++++ AVAILABLE DATA ++++

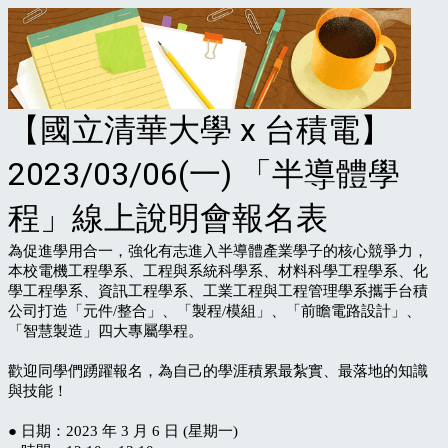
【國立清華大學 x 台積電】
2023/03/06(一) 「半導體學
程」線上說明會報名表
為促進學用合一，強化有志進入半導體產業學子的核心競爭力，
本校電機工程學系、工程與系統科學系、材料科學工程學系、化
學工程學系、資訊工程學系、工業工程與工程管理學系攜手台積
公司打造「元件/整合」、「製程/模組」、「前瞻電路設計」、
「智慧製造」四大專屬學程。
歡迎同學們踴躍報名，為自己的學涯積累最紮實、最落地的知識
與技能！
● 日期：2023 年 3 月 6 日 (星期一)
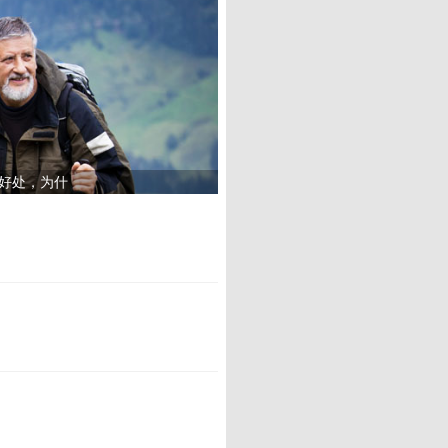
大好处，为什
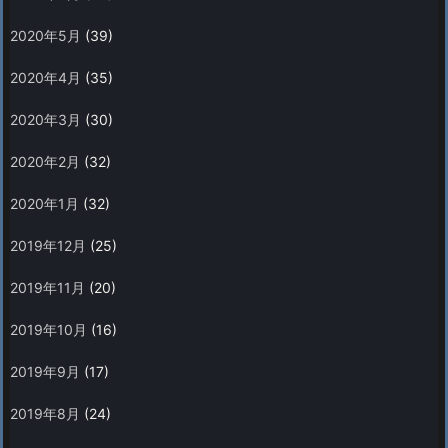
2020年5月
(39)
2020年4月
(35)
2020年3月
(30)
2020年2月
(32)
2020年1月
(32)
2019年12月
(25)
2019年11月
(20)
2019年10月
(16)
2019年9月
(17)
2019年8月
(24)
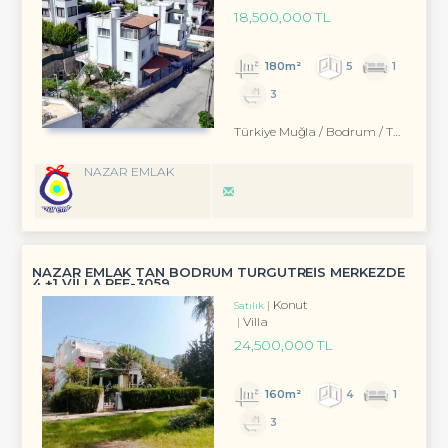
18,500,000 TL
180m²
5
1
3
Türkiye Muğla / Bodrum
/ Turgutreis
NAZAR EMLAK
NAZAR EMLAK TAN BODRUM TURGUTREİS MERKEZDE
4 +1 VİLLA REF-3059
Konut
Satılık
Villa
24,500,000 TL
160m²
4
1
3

++++

WORK ITEM: Which lines of the data hold the string "EMLAK"? Return each of them.

WRITTEN SOLUTION:
NAZAR EMLAK
NAZAR EMLAK TAN BODRUM TURGUTREİS MERKEZDE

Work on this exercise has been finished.